Observing a sunlike star 90 light-years from Earth, astronomers have found evidence of an extraordinary role reversal. Whereas a star usually heats a planet, a closely orbiting planet appears to be, in this case, heating its star.
Observations suggest that once every 3.09 days, as it whips around a star called HD 179949, the planet generates a hot spot in the star’s atmosphere. Evgenya Shkolnik of the University of British Columbia in Vancouver and her colleagues announced the finding last week at a meeting of the American Astronomical Society in Atlanta.
The hot spot, she says, probably results from a magnetic interaction between the planet and the star. If that’s correct, the findings would constitute the first evidence that a planet beyond the solar system possesses a magnetic field. The presence of a magnetic field, in turn, could provide new information on how and where such planets form.
Spectra of the star taken by another team 4 years ago revealed that an unseen planet, nearly as massive as Jupiter, was tugging on the star from a distance just one-ninth that at which Mercury orbits our sun. Such tightly orbiting planets, nicknamed hot Jupiters, account for about 20 percent of the nearly 120 extrasolar planets identified so far (SN: 10/25/03, p. 270: Available to subscribers at Extrasolar planet gets heavier).
Theorists had predicted that hot Jupiters might heat their stars, either through a gravitational or a magnetic influence. But until now, there had been no data to support that notion.
To look for evidence of the planet’s effect on HD 179949, Shkolnik’s team used the Canada-France-Hawaii Telescope on Hawaii’s Mauna Kea to record ultraviolet light emitted by calcium ions in the star’s chromosphere, a thin layer of gas just above its visible surface. Magnetic storms on sunlike stars such as HD 179949 are known to generate hot spots, which stand out in the ultraviolet light.
The team found a hot spot that was a few percent brighter, on average, than would be expected if the star alone had generated it. Moreover, the observations, taken over more than a year, reveal that the hot spot moves in sync with the planet. The team also found that whenever the planet, according to its calculated orbit, was on the far side of the star, calcium emissions were lowest.
Taken together, this evidence points to a magnetic force exerted by the planet as the most plausible explanation for HD 179949’s hot spot, says Shkolnik. According to one model, the planet’s magnetic field combines with that of the star, increasing magnetic-storm activity and heating a small part of the star’s upper atmosphere.

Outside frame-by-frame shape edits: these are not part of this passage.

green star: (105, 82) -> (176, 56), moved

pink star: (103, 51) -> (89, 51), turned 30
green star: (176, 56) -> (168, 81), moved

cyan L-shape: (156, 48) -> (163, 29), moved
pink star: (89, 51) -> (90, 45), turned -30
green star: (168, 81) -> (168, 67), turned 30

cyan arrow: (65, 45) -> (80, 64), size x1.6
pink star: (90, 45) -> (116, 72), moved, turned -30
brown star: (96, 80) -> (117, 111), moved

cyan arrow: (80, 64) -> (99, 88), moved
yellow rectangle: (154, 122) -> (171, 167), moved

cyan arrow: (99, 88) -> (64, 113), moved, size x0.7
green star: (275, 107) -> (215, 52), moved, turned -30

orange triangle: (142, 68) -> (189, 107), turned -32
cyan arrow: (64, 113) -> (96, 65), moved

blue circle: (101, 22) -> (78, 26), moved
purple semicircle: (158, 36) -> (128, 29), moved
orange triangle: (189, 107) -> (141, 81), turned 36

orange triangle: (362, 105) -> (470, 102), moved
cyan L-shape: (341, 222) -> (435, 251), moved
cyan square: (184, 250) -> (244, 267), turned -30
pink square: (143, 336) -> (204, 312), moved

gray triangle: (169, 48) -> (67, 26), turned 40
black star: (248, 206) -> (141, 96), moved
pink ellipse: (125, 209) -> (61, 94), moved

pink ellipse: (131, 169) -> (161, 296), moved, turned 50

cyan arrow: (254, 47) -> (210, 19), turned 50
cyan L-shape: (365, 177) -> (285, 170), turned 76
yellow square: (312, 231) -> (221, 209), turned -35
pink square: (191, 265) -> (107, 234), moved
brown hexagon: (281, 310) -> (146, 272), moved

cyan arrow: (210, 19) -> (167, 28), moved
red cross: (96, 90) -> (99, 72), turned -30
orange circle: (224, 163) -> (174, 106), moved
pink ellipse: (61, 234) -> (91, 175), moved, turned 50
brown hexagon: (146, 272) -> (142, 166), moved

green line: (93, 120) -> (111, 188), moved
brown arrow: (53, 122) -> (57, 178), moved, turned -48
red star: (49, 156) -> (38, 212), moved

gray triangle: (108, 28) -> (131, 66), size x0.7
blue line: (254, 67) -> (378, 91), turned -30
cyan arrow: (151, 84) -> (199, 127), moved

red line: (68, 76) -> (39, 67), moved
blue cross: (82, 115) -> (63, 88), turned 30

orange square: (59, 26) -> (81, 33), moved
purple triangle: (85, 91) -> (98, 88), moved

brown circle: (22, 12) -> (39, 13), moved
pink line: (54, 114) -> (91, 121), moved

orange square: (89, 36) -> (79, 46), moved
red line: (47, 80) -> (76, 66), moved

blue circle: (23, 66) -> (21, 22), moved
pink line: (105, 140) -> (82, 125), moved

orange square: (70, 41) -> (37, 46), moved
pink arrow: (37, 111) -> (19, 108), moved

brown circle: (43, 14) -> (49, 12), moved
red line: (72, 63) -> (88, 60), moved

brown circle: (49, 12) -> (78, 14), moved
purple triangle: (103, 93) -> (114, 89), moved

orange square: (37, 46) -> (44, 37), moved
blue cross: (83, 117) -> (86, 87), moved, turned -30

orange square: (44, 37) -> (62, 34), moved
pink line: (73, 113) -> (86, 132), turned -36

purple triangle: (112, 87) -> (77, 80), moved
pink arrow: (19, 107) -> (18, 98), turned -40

To generate a magnetic field, a planet must have a liquid metallic core and a rapid rate of rotation. “We don’t know anything about the internal structure of [extrasolar planets], and this could give us some new constraints” on their composition, she says.
Sara Seager of the Carnegie Institution of Washington (D.C.) calls the findings “very exciting and intriguing” but says that she would like proof that the star doesn’t happen to rotate at the same rate that the planet orbits the star. If the star rotation does match the rate of the planet’s orbit, then the star itself, and not the planet, might generate the traveling hot spot.
Shkolnik says that several observational and theoretical arguments indicate that the star rotates more slowly.